— What is required —
Using the records that follow, tally the lines containing the word "Konseri" and state only the count.

■ ■ ■ ■ ■

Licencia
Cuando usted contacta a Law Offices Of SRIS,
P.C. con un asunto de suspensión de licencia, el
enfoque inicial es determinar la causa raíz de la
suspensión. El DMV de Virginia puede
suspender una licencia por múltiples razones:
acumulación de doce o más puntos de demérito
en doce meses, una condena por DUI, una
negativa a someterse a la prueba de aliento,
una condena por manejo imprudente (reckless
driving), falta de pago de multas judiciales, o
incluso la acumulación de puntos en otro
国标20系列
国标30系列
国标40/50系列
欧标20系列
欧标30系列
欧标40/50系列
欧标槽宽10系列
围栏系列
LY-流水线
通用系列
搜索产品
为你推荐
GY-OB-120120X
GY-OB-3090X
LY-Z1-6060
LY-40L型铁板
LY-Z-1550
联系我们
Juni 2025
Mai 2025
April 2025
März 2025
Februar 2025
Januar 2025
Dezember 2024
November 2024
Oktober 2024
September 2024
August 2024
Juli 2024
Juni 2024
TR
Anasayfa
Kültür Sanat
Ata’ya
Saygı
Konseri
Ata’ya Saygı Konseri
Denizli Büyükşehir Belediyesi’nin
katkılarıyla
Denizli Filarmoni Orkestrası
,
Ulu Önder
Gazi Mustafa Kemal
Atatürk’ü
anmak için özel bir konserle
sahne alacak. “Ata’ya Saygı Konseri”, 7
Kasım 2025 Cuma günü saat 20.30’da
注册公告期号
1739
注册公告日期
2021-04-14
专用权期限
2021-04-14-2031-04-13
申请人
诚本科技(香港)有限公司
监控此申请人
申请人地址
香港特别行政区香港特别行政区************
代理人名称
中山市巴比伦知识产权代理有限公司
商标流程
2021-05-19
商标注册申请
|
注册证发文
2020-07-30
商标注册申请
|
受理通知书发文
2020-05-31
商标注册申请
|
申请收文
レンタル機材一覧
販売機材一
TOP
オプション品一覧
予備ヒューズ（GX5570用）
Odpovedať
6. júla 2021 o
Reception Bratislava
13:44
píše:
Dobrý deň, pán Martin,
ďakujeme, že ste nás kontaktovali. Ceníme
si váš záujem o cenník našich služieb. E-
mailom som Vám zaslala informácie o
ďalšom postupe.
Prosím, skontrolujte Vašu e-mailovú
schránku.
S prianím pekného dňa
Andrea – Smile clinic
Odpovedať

■ ■ ■ ■ ■

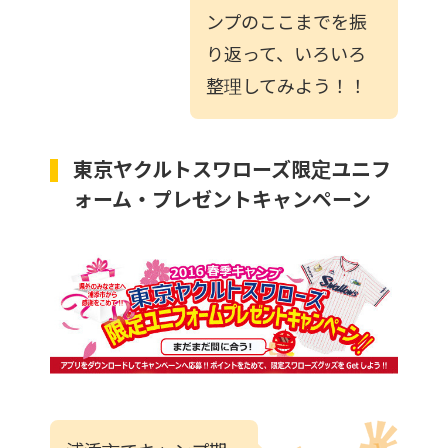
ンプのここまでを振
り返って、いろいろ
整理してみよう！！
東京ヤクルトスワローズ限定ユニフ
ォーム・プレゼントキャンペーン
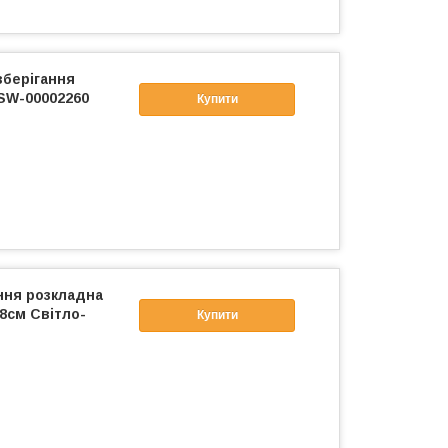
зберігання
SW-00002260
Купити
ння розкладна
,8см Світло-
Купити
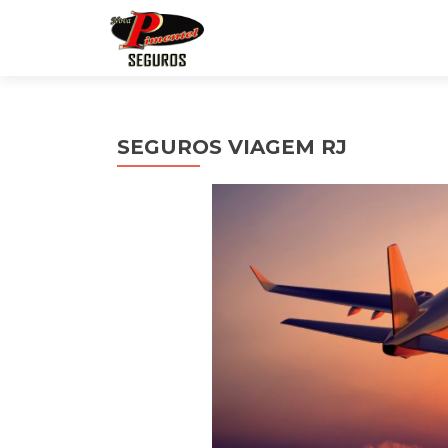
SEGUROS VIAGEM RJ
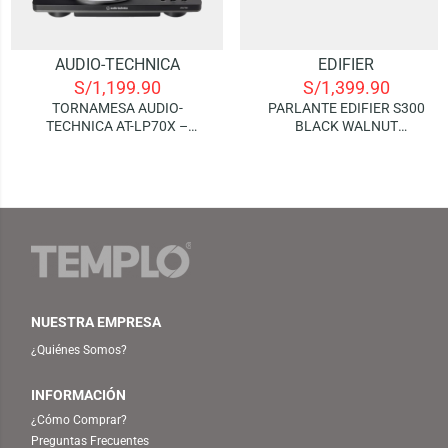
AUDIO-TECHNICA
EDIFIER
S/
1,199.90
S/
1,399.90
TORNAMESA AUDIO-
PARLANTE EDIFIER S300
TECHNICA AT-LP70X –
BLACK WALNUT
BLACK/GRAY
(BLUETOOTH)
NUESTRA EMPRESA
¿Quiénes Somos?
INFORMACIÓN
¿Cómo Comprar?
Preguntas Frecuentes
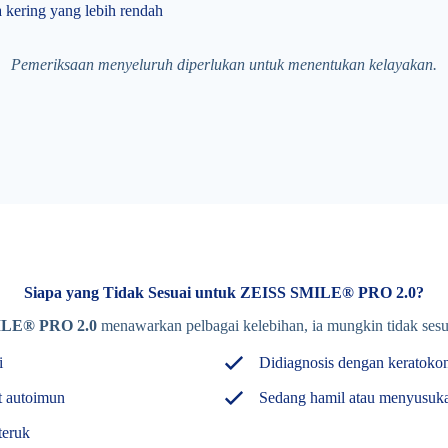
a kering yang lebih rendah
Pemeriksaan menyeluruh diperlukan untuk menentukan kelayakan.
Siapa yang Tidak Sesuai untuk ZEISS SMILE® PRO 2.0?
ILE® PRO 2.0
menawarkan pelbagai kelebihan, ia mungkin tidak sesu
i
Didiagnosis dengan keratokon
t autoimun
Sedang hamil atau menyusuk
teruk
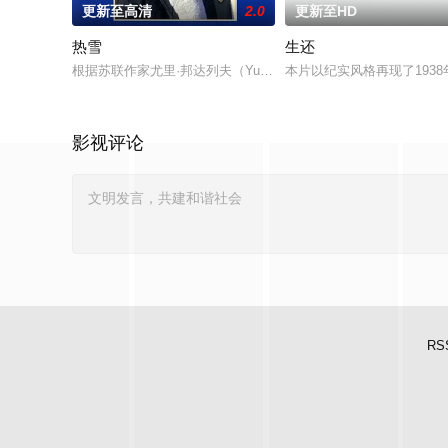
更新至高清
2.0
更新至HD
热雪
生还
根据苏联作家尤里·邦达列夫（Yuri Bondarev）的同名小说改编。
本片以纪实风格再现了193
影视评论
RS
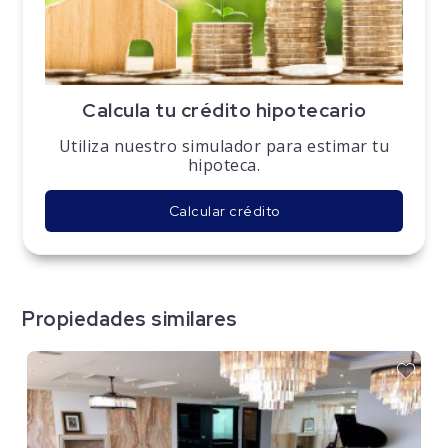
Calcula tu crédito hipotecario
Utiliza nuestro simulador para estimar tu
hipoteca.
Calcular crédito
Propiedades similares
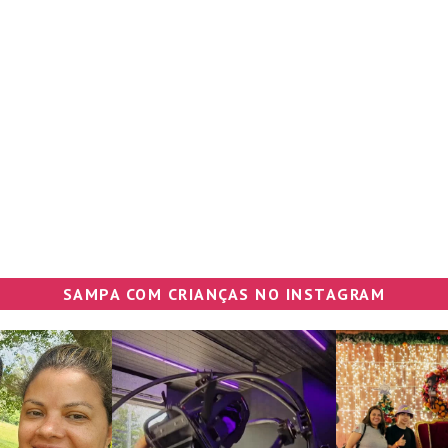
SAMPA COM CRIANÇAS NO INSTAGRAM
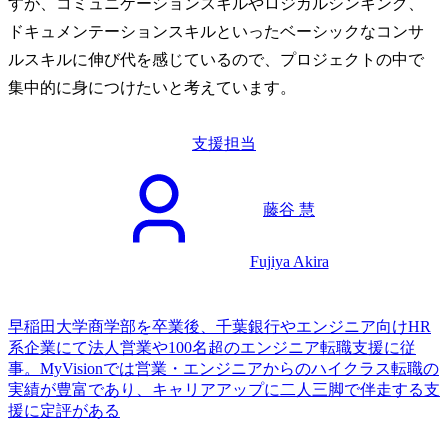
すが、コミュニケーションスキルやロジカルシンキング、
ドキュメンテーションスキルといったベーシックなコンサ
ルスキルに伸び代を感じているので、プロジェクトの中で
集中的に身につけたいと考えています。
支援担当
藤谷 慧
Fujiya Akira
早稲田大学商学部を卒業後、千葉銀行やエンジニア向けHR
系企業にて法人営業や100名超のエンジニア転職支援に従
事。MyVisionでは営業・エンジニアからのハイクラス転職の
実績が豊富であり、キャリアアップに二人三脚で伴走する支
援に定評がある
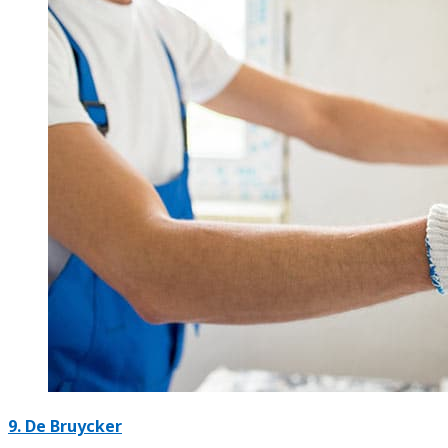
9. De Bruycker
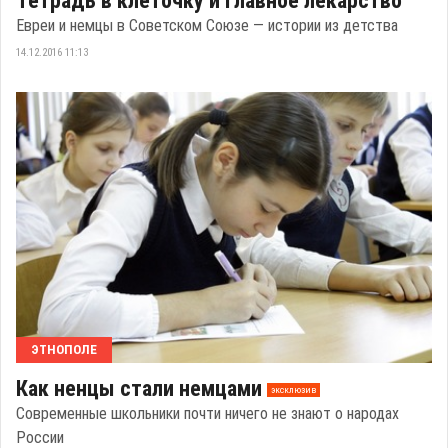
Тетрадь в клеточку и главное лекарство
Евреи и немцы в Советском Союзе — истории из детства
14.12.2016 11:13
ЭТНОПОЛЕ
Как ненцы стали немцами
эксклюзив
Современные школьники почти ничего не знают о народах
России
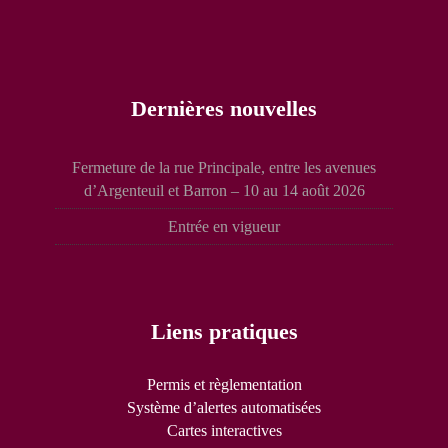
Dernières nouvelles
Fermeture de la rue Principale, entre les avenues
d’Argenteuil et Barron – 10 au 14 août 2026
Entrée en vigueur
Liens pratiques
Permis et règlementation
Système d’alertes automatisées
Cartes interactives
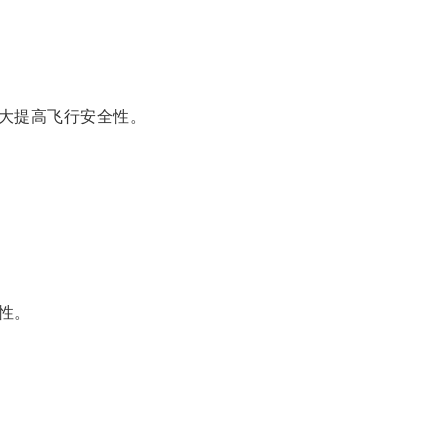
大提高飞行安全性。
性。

■ ■ ■ ■ ■

— Final answer —
3